[[ Data in this exercise, beginning ]]

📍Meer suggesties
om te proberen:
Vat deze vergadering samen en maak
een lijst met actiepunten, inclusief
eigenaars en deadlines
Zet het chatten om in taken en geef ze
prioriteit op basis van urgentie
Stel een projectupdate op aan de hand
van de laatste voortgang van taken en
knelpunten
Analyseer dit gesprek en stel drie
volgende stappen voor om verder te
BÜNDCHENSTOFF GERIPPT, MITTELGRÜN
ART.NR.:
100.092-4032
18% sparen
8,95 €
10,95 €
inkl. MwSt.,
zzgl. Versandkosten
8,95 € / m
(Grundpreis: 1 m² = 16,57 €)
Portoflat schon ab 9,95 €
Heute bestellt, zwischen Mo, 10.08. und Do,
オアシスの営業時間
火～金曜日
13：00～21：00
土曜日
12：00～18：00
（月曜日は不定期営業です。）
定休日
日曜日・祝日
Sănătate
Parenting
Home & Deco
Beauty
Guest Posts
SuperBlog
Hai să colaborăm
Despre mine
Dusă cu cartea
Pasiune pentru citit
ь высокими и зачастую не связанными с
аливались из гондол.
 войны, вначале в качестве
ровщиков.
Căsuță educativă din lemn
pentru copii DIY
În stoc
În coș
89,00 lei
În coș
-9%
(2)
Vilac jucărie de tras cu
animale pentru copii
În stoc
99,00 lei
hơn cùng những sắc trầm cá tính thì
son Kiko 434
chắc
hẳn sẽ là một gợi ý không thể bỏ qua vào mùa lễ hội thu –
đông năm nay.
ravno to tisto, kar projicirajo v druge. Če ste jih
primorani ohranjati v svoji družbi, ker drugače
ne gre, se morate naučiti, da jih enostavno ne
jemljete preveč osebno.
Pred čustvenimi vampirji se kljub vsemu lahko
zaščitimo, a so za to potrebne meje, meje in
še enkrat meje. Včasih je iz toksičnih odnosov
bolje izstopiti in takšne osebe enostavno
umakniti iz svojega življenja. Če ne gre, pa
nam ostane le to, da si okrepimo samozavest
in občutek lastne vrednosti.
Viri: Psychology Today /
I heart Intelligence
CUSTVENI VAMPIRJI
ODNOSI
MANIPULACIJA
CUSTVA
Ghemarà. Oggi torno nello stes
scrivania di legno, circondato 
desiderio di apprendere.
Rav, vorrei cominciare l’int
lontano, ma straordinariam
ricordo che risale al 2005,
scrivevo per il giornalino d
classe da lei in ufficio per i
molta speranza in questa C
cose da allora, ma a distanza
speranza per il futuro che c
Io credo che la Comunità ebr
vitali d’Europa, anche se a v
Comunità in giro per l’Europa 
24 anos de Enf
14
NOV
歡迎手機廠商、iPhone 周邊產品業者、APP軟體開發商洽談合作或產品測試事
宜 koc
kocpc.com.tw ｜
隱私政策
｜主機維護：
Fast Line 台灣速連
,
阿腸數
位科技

[[ Data in this exercise, end ]]

# Work request
The expected output is an exact copy of all the records above.

# Response below
📍Meer suggesties
om te proberen:
Vat deze vergadering samen en maak
een lijst met actiepunten, inclusief
eigenaars en deadlines
Zet het chatten om in taken en geef ze
prioriteit op basis van urgentie
Stel een projectupdate op aan de hand
van de laatste voortgang van taken en
knelpunten
Analyseer dit gesprek en stel drie
volgende stappen voor om verder te
BÜNDCHENSTOFF GERIPPT, MITTELGRÜN
ART.NR.:
100.092-4032
18% sparen
8,95 €
10,95 €
inkl. MwSt.,
zzgl. Versandkosten
8,95 € / m
(Grundpreis: 1 m² = 16,57 €)
Portoflat schon ab 9,95 €
Heute bestellt, zwischen Mo, 10.08. und Do,
オアシスの営業時間
火～金曜日
13：00～21：00
土曜日
12：00～18：00
（月曜日は不定期営業です。）
定休日
日曜日・祝日
Sănătate
Parenting
Home & Deco
Beauty
Guest Posts
SuperBlog
Hai să colaborăm
Despre mine
Dusă cu cartea
Pasiune pentru citit
ь высокими и зачастую не связанными с
аливались из гондол.
 войны, вначале в качестве
ровщиков.
Căsuță educativă din lemn
pentru copii DIY
În stoc
În coș
89,00 lei
În coș
-9%
(2)
Vilac jucărie de tras cu
animale pentru copii
În stoc
99,00 lei
hơn cùng những sắc trầm cá tính thì
son Kiko 434
chắc
hẳn sẽ là một gợi ý không thể bỏ qua vào mùa lễ hội thu –
đông năm nay.
ravno to tisto, kar projicirajo v druge. Če ste jih
primorani ohranjati v svoji družbi, ker drugače
ne gre, se morate naučiti, da jih enostavno ne
jemljete preveč osebno.
Pred čustvenimi vampirji se kljub vsemu lahko
zaščitimo, a so za to potrebne meje, meje in
še enkrat meje. Včasih je iz toksičnih odnosov
bolje izstopiti in takšne osebe enostavno
umakniti iz svojega življenja. Če ne gre, pa
nam ostane le to, da si okrepimo samozavest
in občutek lastne vrednosti.
Viri: Psychology Today /
I heart Intelligence
CUSTVENI VAMPIRJI
ODNOSI
MANIPULACIJA
CUSTVA
Ghemarà. Oggi torno nello stes
scrivania di legno, circondato 
desiderio di apprendere.
Rav, vorrei cominciare l’int
lontano, ma straordinariam
ricordo che risale al 2005,
scrivevo per il giornalino d
classe da lei in ufficio per i
molta speranza in questa C
cose da allora, ma a distanza
speranza per il futuro che c
Io credo che la Comunità ebr
vitali d’Europa, anche se a v
Comunità in giro per l’Europa 
24 anos de Enf
14
NOV
歡迎手機廠商、iPhone 周邊產品業者、APP軟體開發商洽談合作或產品測試事
宜 koc
kocpc.com.tw ｜
隱私政策
｜主機維護：
Fast Line 台灣速連
,
阿腸數
位科技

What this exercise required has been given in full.